Thanks for reply! Could you tell me what is the complexity? As I see I need to solve partial differential equations. That's it?
 
Yes, you must solve the PDE to restore metric by known connection; these PDE are not obliged to have a suitable solution as well as they are not obliged to have a unique solution
 
There is a question, though. Let we have a curve equation not w.r.t. the affine parameter but a 2D chart. Can I use the geodesic equation with this curve equation to find connection coefficients? If so, will solving further PDE give me a correct metric in this coordinate system?
 
VladZH said:
There is a question, though. Let we have a curve equation not w.r.t. the affine parameter but a 2D chart. Can I use the geodesic equation with this curve equation to find connection coefficients?
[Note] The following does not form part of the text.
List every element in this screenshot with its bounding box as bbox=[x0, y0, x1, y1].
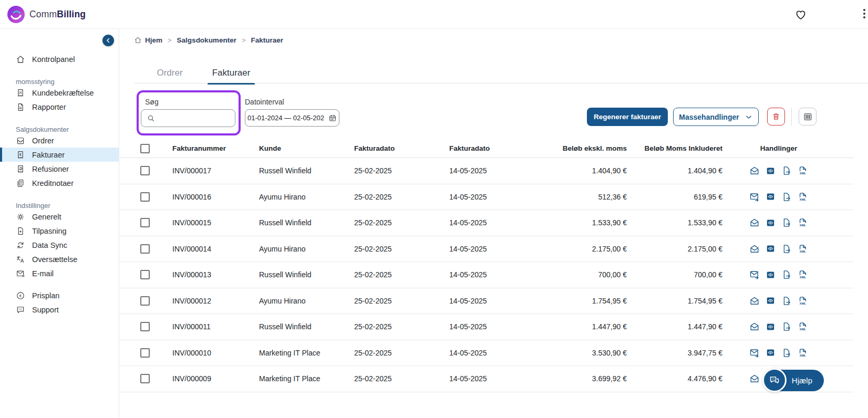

If so, will solving further PDE give me a correct metric in this coordinate system?
In general, no. The geodesic equation does not depend on the anti-symmetric part of the connection coefficients. You can only find the connection coefficients if you also specify the anti-symmetric part (i.e., you need to specify the torsion).
 
Orodruin said:
In general, no. The geodesic equation does not depend on the anti-symmetric part of the connection coefficients. You can only find the connection coefficients if you also specify the anti-symmetric part (i.e., you need to specify the torsion).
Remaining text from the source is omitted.